I have a views table joining with a temp table with the below parameters intentionally enabled.
The Code Snippet is,
CREATE TABLE STG_CONVERSION AS SELECT CONV.CONVERSION_ID, CONV.USER_ID, TP.TIME, CONV.TIME AS ACTIVITY_TIME, TP.MULTI_DIM_ID, CONV.CONV_TYPE_ID, TP.SV1 FROM VIEWS TP JOIN SCU_TMP CONV ON TP.USER_ID = CONV.USER_ID WHERE TP.TIME <= CONV.TIME;
In the normal scenario, both the tables can have any number of records.
However,in the SCU_TMP table, only 10-50 records are expected with the same User Id.
But in some cases, couple of User IDs come with around 10k-20k records in SCU Temp table, which creates a cross product effect.

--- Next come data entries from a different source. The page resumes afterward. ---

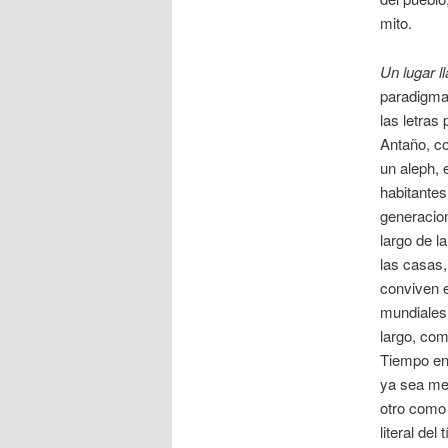
mito.
Un lugar 
paradigma.
las letras
Antaño, c
un aleph, 
habitantes
generacion
largo de la
las casas,
conviven 
mundiales
largo, com
Tiempo en
ya sea med
otro como 
literal de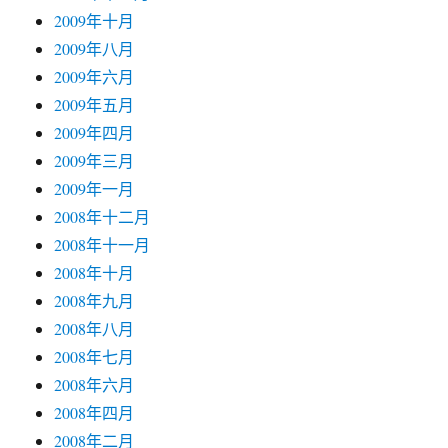
2009年十月
2009年八月
2009年六月
2009年五月
2009年四月
2009年三月
2009年一月
2008年十二月
2008年十一月
2008年十月
2008年九月
2008年八月
2008年七月
2008年六月
2008年四月
2008年二月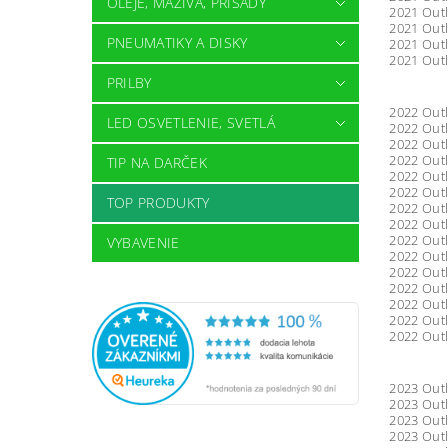
OLEJE, MAZIVÁ, PRÍSADY
2021 Outl
2021 Outl
PNEUMATIKY A DISKY
2021 Outl
2021 Outl
PRILBY
2022 Outl
LED OSVETLENIE, SVETLÁ
2022 Outl
2022 Outl
2022 Outl
TIP NA DARČEK
2022 Outl
2022 Outl
TOP PRODUKTY
2022 Outl
2022 Outl
2022 Outl
VYBAVENIE
2022 Outl
2022 Outl
2022 Outl
2022 Outl
2022 Outl
2022 Outl
2023 Outl
2023 Outl
2023 Outl
2023 Outl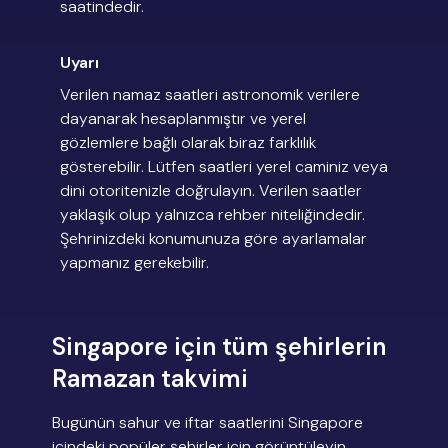
saatindedir.
Uyarı
Verilen namaz saatleri astronomik verilere
dayanarak hesaplanmıştır ve yerel
gözlemlere bağlı olarak biraz farklılık
gösterebilir. Lütfen saatleri yerel caminiz veya
dini otoritenizle doğrulayın. Verilen saatler
yaklaşık olup yalnızca rehber niteliğindedir.
Şehrinizdeki konumunuza göre ayarlamalar
yapmanız gerekebilir.
Singapore için tüm şehirlerin
Ramazan takvimi
Bugünün sahur ve iftar saatlerini Singapore
içindeki popüler şehirler için görüntüleyin.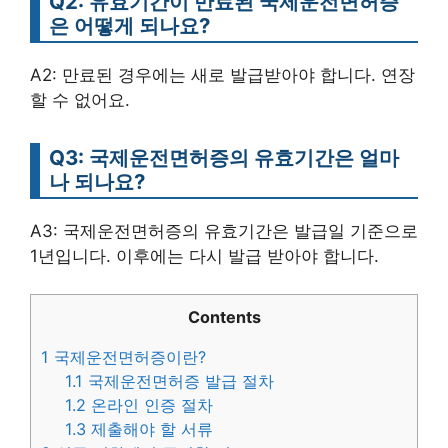
Q2: 유효기간이 만료된 국제운전면허증
은 어떻게 되나요?
A2: 만료된 경우에는 새로 발급받아야 합니다. 연장
할 수 없어요.
Q3: 국제운전면허증의 유효기간은 얼마
나 되나요?
A3: 국제운전면허증의 유효기간은 발급일 기준으로
1년입니다. 이후에는 다시 발급 받아야 합니다.
Contents
1
국제운전면허증이란?
1.1
국제운전면허증 발급 절차
1.2
온라인 인증 절차
1.3
제출해야 할 서류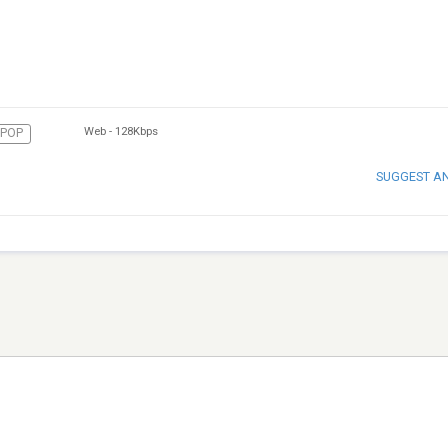
Web
-
128Kbps
POP
SUGGEST A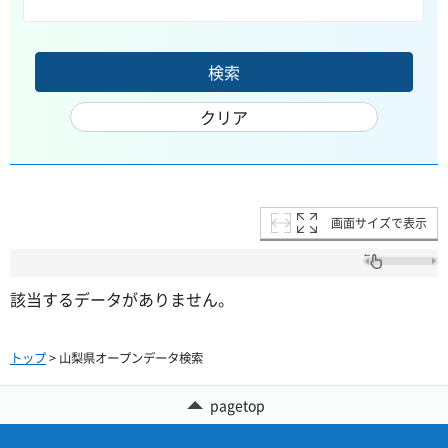
画面サイズで表示
該当するデータがありません。
トップ
> 山梨県オープンデータ検索
pagetop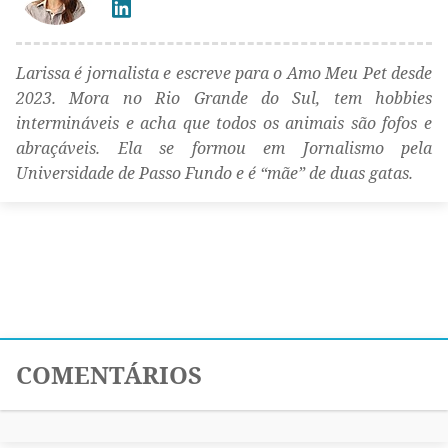
Larissa é jornalista e escreve para o Amo Meu Pet desde
2023. Mora no Rio Grande do Sul, tem hobbies
intermináveis e acha que todos os animais são fofos e
abraçáveis. Ela se formou em Jornalismo pela
Universidade de Passo Fundo e é “mãe” de duas gatas.
COMENTÁRIOS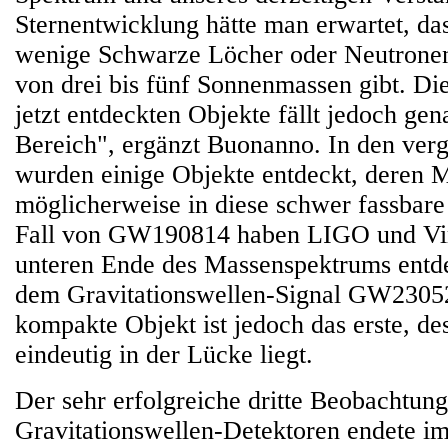
Sternentwicklung hätte man erwartet, das
wenige Schwarze Löcher oder Neutronen
von drei bis fünf Sonnenmassen gibt. Di
jetzt entdeckten Objekte fällt jedoch gen
Bereich", ergänzt Buonanno. In den ver
wurden einige Objekte entdeckt, deren 
möglicherweise in diese schwer fassbare
Fall von GW190814 haben LIGO und Vir
unteren Ende des Massenspektrums entde
dem Gravitationswellen-Signal GW2305
kompakte Objekt ist jedoch das erste, d
eindeutig in der Lücke liegt.
Der sehr erfolgreiche dritte Beobachtung
Gravitationswellen-Detektoren endete i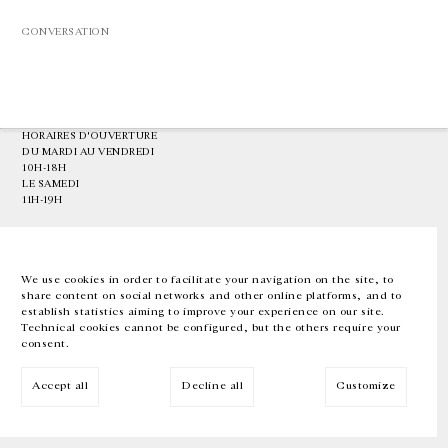
CONVERSATION
GALERIE CHANTAL CROUSEL
10 RUE CHARLOT, 75003 PARIS
T.
+33 1 42 77 38 87
GALERIE@CROUSEL.COM
HORAIRES D'OUVERTURE
DU MARDI AU VENDREDI
10H-18H
LE SAMEDI
11H-19H
LES ESPACES DE LA GALERIE SERONT FERMÉS À PARTIR DU 23 JUILLET
JUSQU'AU 4 SEPTEMBRE INCLUS
We use cookies in order to facilitate your navigation on the site, to
share content on social networks and other online platforms, and to
Facebook
Instagram
EN
FR
中文
establish statistics aiming to improve your experience on our site.
Technical cookies cannot be configured, but the others require your
consent.
Inscrivez-vous à notre newsletter
Accept all
Decline all
Customize
© Galerie Chantal Crousel 2026
Mentions légales
Cookies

In such cases, it'll run for ever with just 1 mapper to complete.
Is there any way to optimise this and run this gracefully?
Can you try to tune it by changing the following ( try 2G then 4G or 6G ..) :
As you have scenarios for skew data in the joining column, enable skew join optimization.
you can tune it further with number of mapper tasks and split size by hive.skewjoin.mapjoin.map.tasks and hive.skewjoin.mapjoin.min.split properties.